Hypersensitivity reactions

2021-02-24 12:00 AM

Appreciatively, recent clinical research such as HLA tetramers and microarray techniques are likely to provide a clinical application for hypersensitivity reactions.

Outline

Hypersensitivity reactions (HR) are immune responses that are exaggerated or inappropriate against an antigen or allergen. Coombs and Gell classified hypersensitivity reactions into four forms. Type I, type II, and Type III hypersensitivity reactions are known as immediate hypersensitivity reactions (IHR) because they occur within 24 hours. Antibodies including IgE, IgM, and IgG mediate them.

Type I (immediate) hypersensitivity reactions

Type I (immediate) hypersensitivity reactions (anaphylactic type) are characterized by IgE-dependent release of chemical mediators from mast cells and basophils. Cross-linking of IgE bound to the antigen to IgE Fc receptors on the surface of mast cells and basophils causes degranulation. This binding triggers release of chemical mediators that include histamine and heparin; eosinophil chemotactic factor; leukotriene B4 and neutrophil chemotactic factor; and prostaglandin D4, platelet-activating factor (PAF), and leukotrienes C4 and D4. The influx of eosinophils amplifies and perpetuates the reaction. Effects may be systemic (anaphylaxis, as for example due to bee stings or drugs) or localized (food allergies, atopy, and asthma).
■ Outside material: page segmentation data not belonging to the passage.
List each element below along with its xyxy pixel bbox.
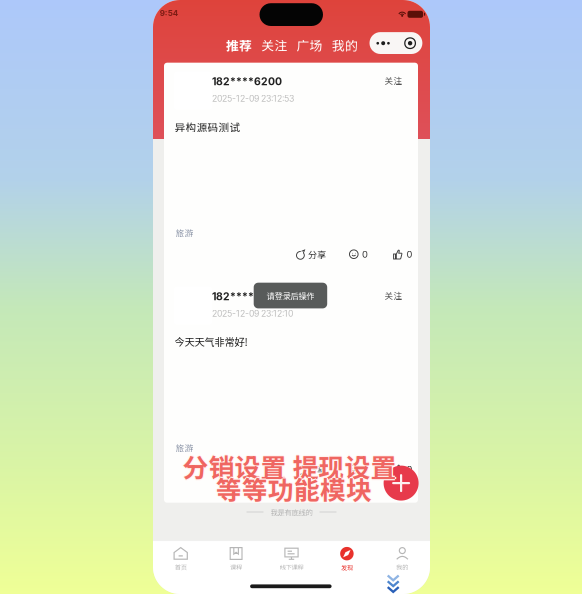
- staticText: 0: [406, 464, 412, 475]
- staticText: 0: [362, 249, 368, 260]
- staticText: 等等功能模块: [216, 470, 372, 507]
- button[interactable]: 0: [349, 464, 368, 475]
- staticText: 等等功能模块: [216, 469, 372, 506]
- button[interactable]: 0: [349, 249, 368, 260]
- button[interactable]: 我的: [332, 36, 358, 54]
- staticText: 发现: [341, 563, 353, 572]
- staticText: 广场: [297, 36, 323, 54]
- staticText: 182****6200: [212, 75, 282, 88]
- staticText: 关注: [261, 36, 287, 54]
- staticText: 课程: [230, 563, 242, 572]
- staticText: 关注: [384, 74, 402, 86]
- staticText: 线下课程: [280, 562, 304, 572]
- staticText: 182****6200: [212, 290, 282, 303]
- button[interactable]: 旅游: [176, 442, 194, 454]
- button[interactable]: 分享: [296, 248, 326, 261]
- button[interactable]: 小程序菜单: [370, 32, 422, 54]
- button[interactable]: 182****6200: [212, 290, 342, 324]
- button[interactable]: 关注: [382, 74, 402, 86]
- staticText: 关注: [384, 289, 402, 301]
- button[interactable]: 广场: [297, 36, 323, 54]
- button[interactable]: 旅游: [176, 227, 194, 239]
- staticText: 2025-12-09 23:12:53: [212, 93, 294, 104]
- staticText: 分享: [308, 248, 326, 261]
- button[interactable]: 182****6200: [212, 75, 342, 109]
- button[interactable]: 0: [393, 464, 412, 475]
- staticText: 请登录后操作: [266, 290, 314, 302]
- staticText: 等等功能模块: [216, 471, 372, 508]
- staticText: 我的: [332, 36, 358, 54]
- staticText: 分销设置 提现设置: [181, 447, 395, 485]
- staticText: 等等功能模块: [215, 470, 371, 507]
- staticText: 异构源码测试: [174, 119, 240, 134]
- staticText: 分享: [308, 463, 326, 476]
- staticText: 分销设置 提现设置: [182, 447, 396, 485]
- button[interactable]: 推荐: [226, 36, 252, 54]
- staticText: 分销设置 提现设置: [184, 447, 398, 485]
- staticText: 0: [362, 464, 368, 475]
- staticText: 我的: [396, 563, 408, 572]
- button[interactable]: 关注: [261, 36, 287, 54]
- staticText: 2025-12-09 23:12:10: [212, 308, 293, 319]
- staticText: 0: [406, 249, 412, 260]
- button[interactable]: 关注: [382, 289, 402, 301]
- staticText: 等等功能模块: [217, 470, 373, 507]
- staticText: 推荐: [226, 36, 252, 54]
- button[interactable]: 课程: [208, 540, 264, 584]
- staticText: 9:54: [160, 8, 178, 18]
- button[interactable]: 发现: [319, 540, 375, 584]
- button[interactable]: 线下课程: [264, 540, 319, 584]
- button[interactable]: 我的: [375, 540, 430, 584]
- button[interactable]: 0: [393, 249, 412, 260]
- staticText: 我是有底线的: [270, 507, 312, 517]
- staticText: 旅游: [176, 226, 194, 239]
- staticText: 旅游: [176, 441, 194, 454]
- staticText: 分销设置 提现设置: [182, 446, 396, 484]
- button[interactable]: 发布: [384, 466, 419, 501]
- button[interactable]: 分享: [296, 463, 326, 476]
- staticText: 分销设置 提现设置: [182, 449, 396, 486]
- staticText: 首页: [175, 562, 187, 572]
- staticText: 今天天气非常好!: [174, 334, 248, 349]
- button[interactable]: 首页: [153, 540, 208, 584]
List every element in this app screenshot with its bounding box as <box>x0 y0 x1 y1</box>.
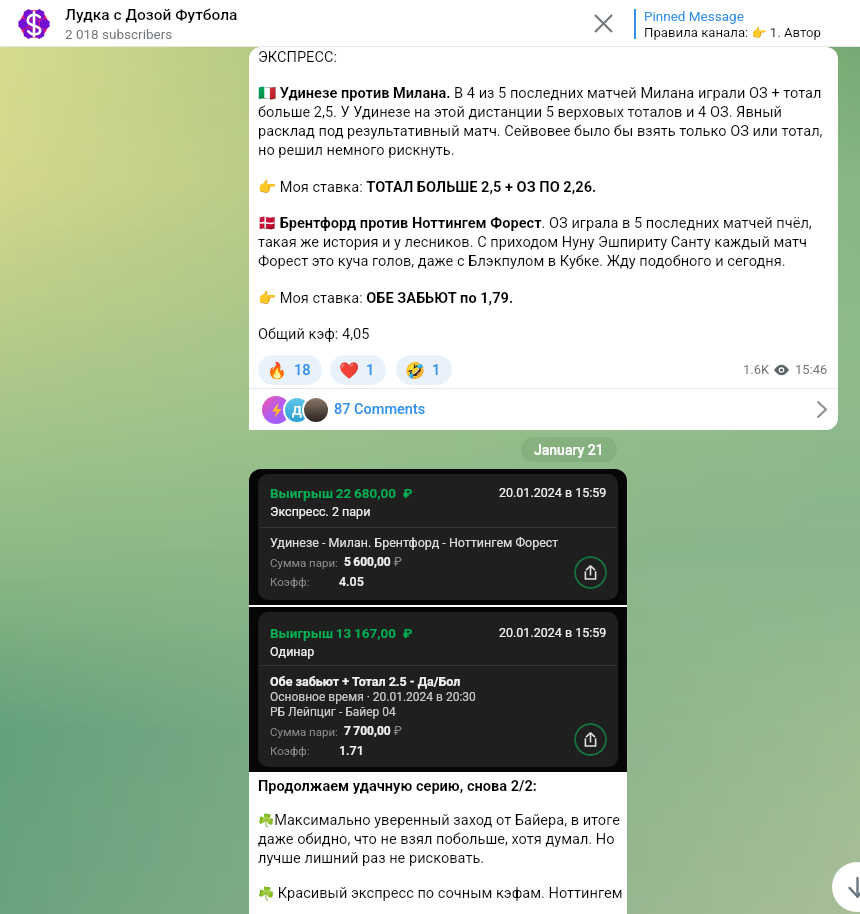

Type II hypersensitivity reactions

Type II hypersensitivity reactions (antibody-mediated) are mediated by IgG or IgM antibodies directed against a specific target cell or tissue. Reactions can take several forms.

In complement-dependent cytotoxicity, fixation of complement results in osmotic lysis or opsonization of antibody-coated cells; examples include auto-immune hemolytic anemia, transfusion reactions, and erythroblastosis fetalis.

In antibody-dependent cell-mediated cytotoxicity (ADCC), the cytotoxic killing of an antibody-coated cell occurs; an example is pernicious anemia. Antireceptor antibodies can activate or interfere with receptors; examples include Graves disease and myasthenia gravis.

Type III hypersensitivity reactions

Type III hypersensitivity reactions (immune complex disease) are characterized by the formation of in situ or circulating antibody-antigen immune complexes, which deposit in the tissue resulting in inflammation and tissue injury. Examples include serum sickness, systemic lupus erythematosus (SLE), and glomerulonephritis.

Type IV hypersensitivity reactions

Type IV hypersensitivity reactions (cell-mediated type) are mediated by sensitized T lymphocytes. In delayed-type hypersensitivity, CD4+ TH1 lymphocytes mediate granuloma formation; examples include the PPD skin test and tuberculosis.

In cytotoxic T-cell–mediated hypersensitivity, CD8+ T-cell lymphocytes destroy antigen-containing cells; examples include type 1 diabetes, virus-infected cells, an immune reaction to tumor-associated antigens, and graft rejection.

Conclusion

Hypersensitivity reactions to food, insect venom, spore, and drugs are not rare. Appreciatively, recent clinical research such as HLA tetramers and microarray techniques are likely to provide a clinical application for hypersensitivity reactions.